§ **ASSIGNED TASK**: In the records below, find the line containing "our flower shop" and the line containing "if a downturn takes hold… ‘For most". Give again exactly those lines and every line between them, omitting the pictures.

STORED DATA START

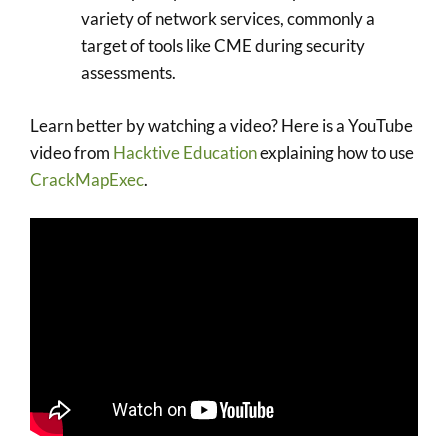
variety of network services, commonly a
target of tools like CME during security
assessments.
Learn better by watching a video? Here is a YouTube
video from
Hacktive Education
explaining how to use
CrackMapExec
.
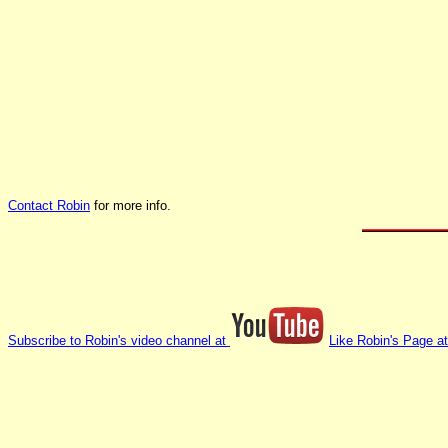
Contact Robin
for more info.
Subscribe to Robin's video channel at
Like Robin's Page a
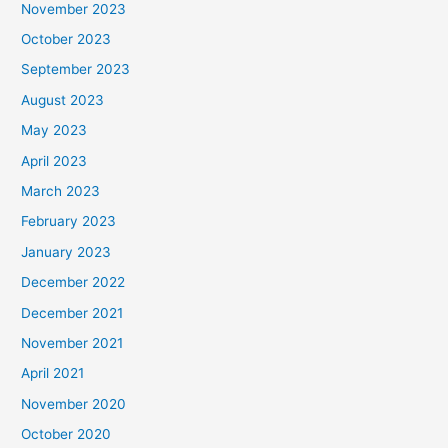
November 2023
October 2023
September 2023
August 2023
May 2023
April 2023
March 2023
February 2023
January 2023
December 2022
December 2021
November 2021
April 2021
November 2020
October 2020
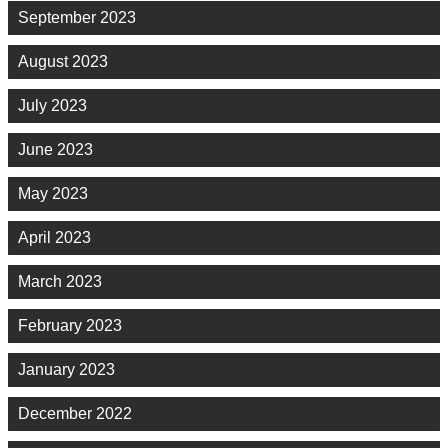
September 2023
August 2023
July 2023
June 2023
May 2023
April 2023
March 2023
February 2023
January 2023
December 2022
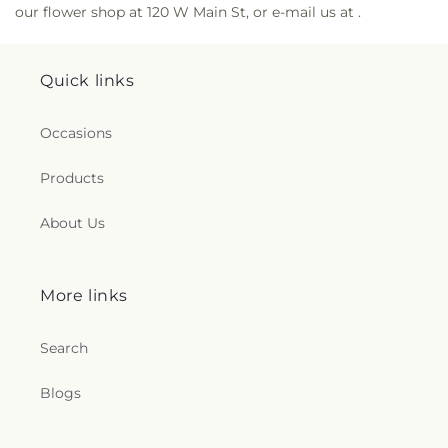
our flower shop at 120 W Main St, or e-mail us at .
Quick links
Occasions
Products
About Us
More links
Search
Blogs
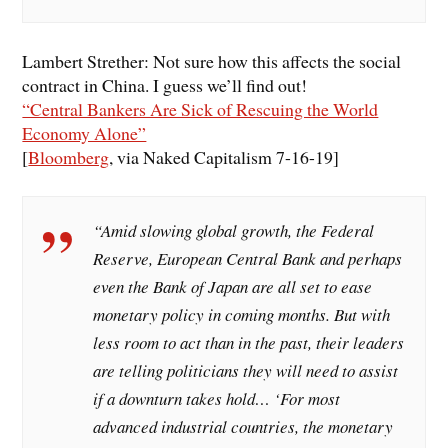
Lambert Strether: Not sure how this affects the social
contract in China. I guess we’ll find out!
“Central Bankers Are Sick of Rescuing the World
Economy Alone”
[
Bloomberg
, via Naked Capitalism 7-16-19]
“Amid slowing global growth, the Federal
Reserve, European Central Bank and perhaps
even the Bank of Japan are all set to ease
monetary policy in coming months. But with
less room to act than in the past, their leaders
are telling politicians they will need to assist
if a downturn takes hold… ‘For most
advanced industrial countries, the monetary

STORED DATA END
STORED DATA START

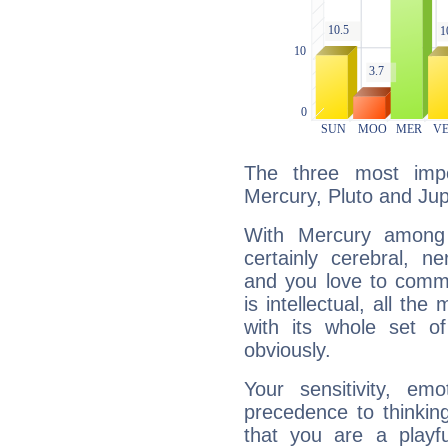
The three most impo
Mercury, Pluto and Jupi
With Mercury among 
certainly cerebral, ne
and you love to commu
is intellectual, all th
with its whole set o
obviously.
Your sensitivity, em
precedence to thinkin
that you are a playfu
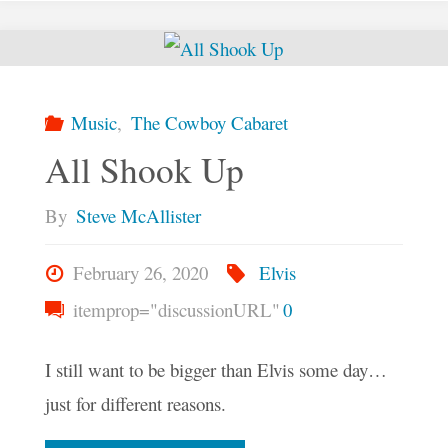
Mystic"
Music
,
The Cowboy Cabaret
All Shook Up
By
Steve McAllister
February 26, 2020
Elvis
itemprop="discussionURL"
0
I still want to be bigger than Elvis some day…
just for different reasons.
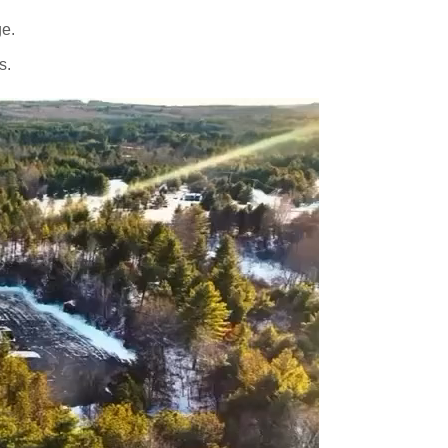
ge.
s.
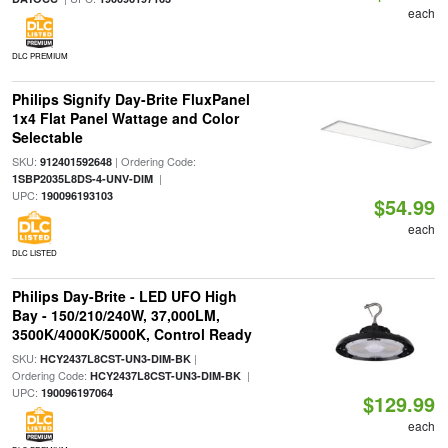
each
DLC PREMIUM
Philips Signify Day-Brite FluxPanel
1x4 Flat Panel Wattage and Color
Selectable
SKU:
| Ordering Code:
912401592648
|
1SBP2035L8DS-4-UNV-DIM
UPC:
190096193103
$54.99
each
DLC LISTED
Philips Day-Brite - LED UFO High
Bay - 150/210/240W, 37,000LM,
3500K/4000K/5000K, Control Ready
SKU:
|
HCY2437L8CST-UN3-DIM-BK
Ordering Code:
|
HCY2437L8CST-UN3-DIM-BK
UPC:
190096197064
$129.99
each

STORED DATA END

§ **RESPONSE BELOW**:
our flower shop at 120 W Main St, or e-mail us at .
Quick links
Occasions
Products
About Us
More links
Search
Blogs
Lambert Strether: Not sure how this affects the social
contract in China. I guess we’ll find out!
“Central Bankers Are Sick of Rescuing the World
Economy Alone”
[
Bloomberg
, via Naked Capitalism 7-16-19]
“Amid slowing global growth, the Federal
Reserve, European Central Bank and perhaps
even the Bank of Japan are all set to ease
monetary policy in coming months. But with
less room to act than in the past, their leaders
are telling politicians they will need to assist
if a downturn takes hold… ‘For most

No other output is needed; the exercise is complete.